*Required action*.
A single figure is required: the number of lines below in which the word "slider" occurs.

*Supplied records*.
:::
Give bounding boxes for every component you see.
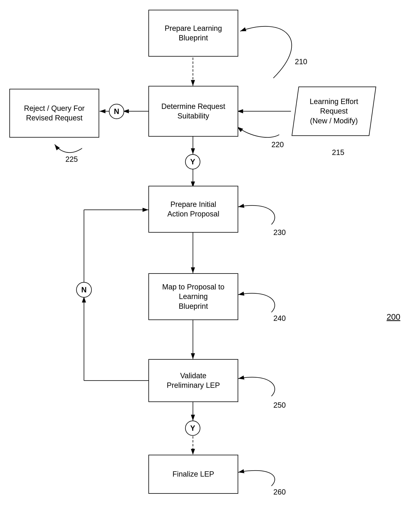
circle-y2-node: Y <box>185 421 200 436</box>
label-260: 260 <box>273 488 286 496</box>
circle-y1-label: Y <box>190 158 195 166</box>
finalize-lep-label: Finalize LEP <box>172 469 214 479</box>
label-230: 230 <box>273 228 286 237</box>
prepare-initial-label: Prepare InitialAction Proposal <box>167 200 219 219</box>
circle-n2-label: N <box>81 286 87 294</box>
validate-lep-box: ValidatePreliminary LEP <box>148 359 238 402</box>
prepare-initial-box: Prepare InitialAction Proposal <box>148 186 238 233</box>
reject-query-label: Reject / Query For Revised Request <box>12 104 97 123</box>
circle-n2-node: N <box>76 282 92 298</box>
label-215: 215 <box>332 148 344 157</box>
arrows-svg <box>0 0 412 532</box>
map-proposal-box: Map to Proposal toLearningBlueprint <box>148 273 238 320</box>
prepare-learning-blueprint-label: Prepare Learning Blueprint <box>151 24 236 43</box>
circle-y1-node: Y <box>185 154 200 169</box>
validate-lep-label: ValidatePreliminary LEP <box>167 371 220 390</box>
label-220: 220 <box>271 141 284 149</box>
circle-y2-label: Y <box>190 424 195 432</box>
label-240: 240 <box>273 314 286 323</box>
label-210: 210 <box>295 57 307 66</box>
determine-request-label: Determine Request Suitability <box>151 102 236 121</box>
determine-request-box: Determine Request Suitability <box>148 86 238 137</box>
diagram-container: Prepare Learning Blueprint Determine Req… <box>0 0 412 532</box>
label-200: 200 <box>387 312 400 322</box>
circle-n1-node: N <box>109 104 124 119</box>
map-proposal-label: Map to Proposal toLearningBlueprint <box>162 282 225 311</box>
label-250: 250 <box>273 401 286 409</box>
label-225: 225 <box>65 155 78 163</box>
circle-n1-label: N <box>114 107 119 116</box>
learning-effort-box: Learning EffortRequest(New / Modify) <box>291 86 377 137</box>
prepare-learning-blueprint-box: Prepare Learning Blueprint <box>148 10 238 57</box>
reject-query-box: Reject / Query For Revised Request <box>9 89 99 138</box>
learning-effort-label: Learning EffortRequest(New / Modify) <box>310 97 358 126</box>
finalize-lep-box: Finalize LEP <box>148 455 238 494</box>
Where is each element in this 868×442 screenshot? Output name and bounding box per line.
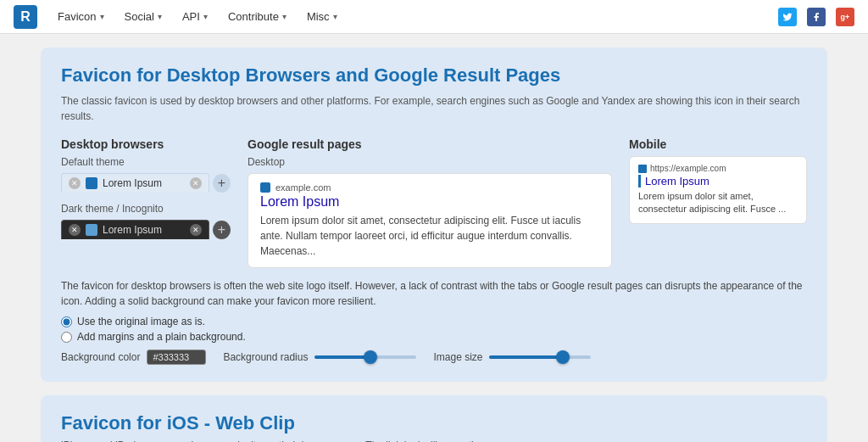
tab-add-button[interactable]: +	[213, 174, 231, 193]
mobile-url-row: https://example.com	[638, 164, 798, 173]
radius-label: Background radius	[223, 351, 308, 363]
tab-close-button[interactable]: ✕	[69, 177, 81, 189]
chevron-down-icon: ▾	[158, 12, 162, 21]
section2-card: Favicon for iOS - Web Clip iPhone and iP…	[41, 395, 827, 442]
google-url-row: example.com	[260, 182, 599, 193]
notice-text: The favicon for desktop browsers is ofte…	[61, 278, 807, 309]
section1-title: Favicon for Desktop Browsers and Google …	[61, 64, 807, 87]
twitter-icon[interactable]	[778, 8, 797, 26]
chevron-down-icon: ▾	[203, 12, 208, 21]
mobile-result-snippet: Lorem ipsum dolor sit amet, consectetur …	[638, 190, 798, 216]
bg-color-label: Background color	[61, 351, 140, 363]
google-result-snippet: Lorem ipsum dolor sit amet, consectetur …	[260, 213, 599, 259]
nav-favicon[interactable]: Favicon ▾	[47, 0, 114, 34]
section1-subtitle: The classic favicon is used by desktop b…	[61, 93, 807, 124]
main-content: Favicon for Desktop Browsers and Google …	[27, 34, 841, 442]
image-size-slider-fill	[489, 355, 562, 359]
nav-misc[interactable]: Misc ▾	[297, 0, 348, 34]
dark-tab-favicon	[86, 224, 97, 236]
section1-columns: Desktop browsers Default theme ✕ Lorem I…	[61, 137, 807, 268]
navbar: R Favicon ▾ Social ▾ API ▾ Contribute ▾ …	[0, 0, 868, 34]
mobile-result-box: https://example.com Lorem Ipsum Lorem ip…	[629, 156, 807, 224]
mobile-result-col: Mobile https://example.com Lorem Ipsum L…	[629, 137, 807, 224]
tab-label: Lorem Ipsum	[103, 177, 185, 189]
dark-tab-close-x-button[interactable]: ✕	[190, 224, 202, 236]
chevron-down-icon: ▾	[333, 12, 337, 21]
image-size-group: Image size	[433, 351, 591, 363]
logo[interactable]: R	[14, 5, 37, 29]
dark-tab-mock: ✕ Lorem Ipsum ✕	[61, 220, 209, 239]
nav-api[interactable]: API ▾	[172, 0, 218, 34]
mobile-heading: Mobile	[629, 137, 807, 151]
social-icons: g+	[778, 8, 854, 26]
nav-items: Favicon ▾ Social ▾ API ▾ Contribute ▾ Mi…	[47, 0, 778, 34]
dark-theme-label: Dark theme / Incognito	[61, 203, 231, 215]
tab-close-x-button[interactable]: ✕	[190, 177, 202, 189]
tab-favicon	[86, 177, 97, 189]
image-size-slider-thumb[interactable]	[556, 350, 570, 364]
controls-row: Background color Background radius Image…	[61, 350, 807, 365]
image-size-label: Image size	[433, 351, 482, 363]
radius-slider-thumb[interactable]	[364, 350, 377, 364]
image-size-slider[interactable]	[489, 355, 591, 359]
bg-color-input[interactable]	[147, 350, 206, 365]
default-theme-label: Default theme	[61, 156, 231, 168]
nav-social[interactable]: Social ▾	[114, 0, 172, 34]
chevron-down-icon: ▾	[282, 12, 287, 21]
default-tab-mock: ✕ Lorem Ipsum ✕	[61, 173, 209, 193]
dark-tab-add-button[interactable]: +	[213, 221, 231, 239]
google-favicon	[260, 182, 270, 193]
desktop-browsers-col: Desktop browsers Default theme ✕ Lorem I…	[61, 137, 231, 243]
radio-original-input[interactable]	[61, 316, 72, 327]
nav-contribute[interactable]: Contribute ▾	[218, 0, 297, 34]
dark-tab-close-button[interactable]: ✕	[69, 224, 81, 236]
dark-tab-label: Lorem Ipsum	[103, 224, 185, 236]
mobile-result-title[interactable]: Lorem Ipsum	[638, 175, 798, 187]
radio-margins-input[interactable]	[61, 332, 72, 343]
section2-title: Favicon for iOS - Web Clip	[61, 412, 807, 434]
radio-margins[interactable]: Add margins and a plain background.	[61, 331, 807, 343]
default-tab-row: ✕ Lorem Ipsum ✕ +	[61, 173, 231, 193]
gplus-icon[interactable]: g+	[836, 8, 854, 26]
radio-original[interactable]: Use the original image as is.	[61, 316, 807, 327]
google-result-col: Google result pages Desktop example.com …	[248, 137, 612, 268]
desktop-browsers-heading: Desktop browsers	[61, 137, 231, 151]
google-desktop-label: Desktop	[248, 156, 612, 168]
radius-slider[interactable]	[314, 355, 416, 359]
google-result-box: example.com Lorem Ipsum Lorem ipsum dolo…	[248, 173, 612, 268]
google-heading: Google result pages	[248, 137, 612, 151]
radius-group: Background radius	[223, 351, 416, 363]
section1-card: Favicon for Desktop Browsers and Google …	[41, 48, 827, 382]
mobile-favicon	[638, 165, 647, 173]
google-result-title[interactable]: Lorem Ipsum	[260, 194, 599, 210]
bg-color-group: Background color	[61, 350, 206, 365]
facebook-icon[interactable]	[807, 8, 826, 26]
chevron-down-icon: ▾	[100, 12, 104, 21]
radius-slider-fill	[314, 355, 370, 359]
dark-tab-row: ✕ Lorem Ipsum ✕ +	[61, 220, 231, 239]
:::
*Response box*.
6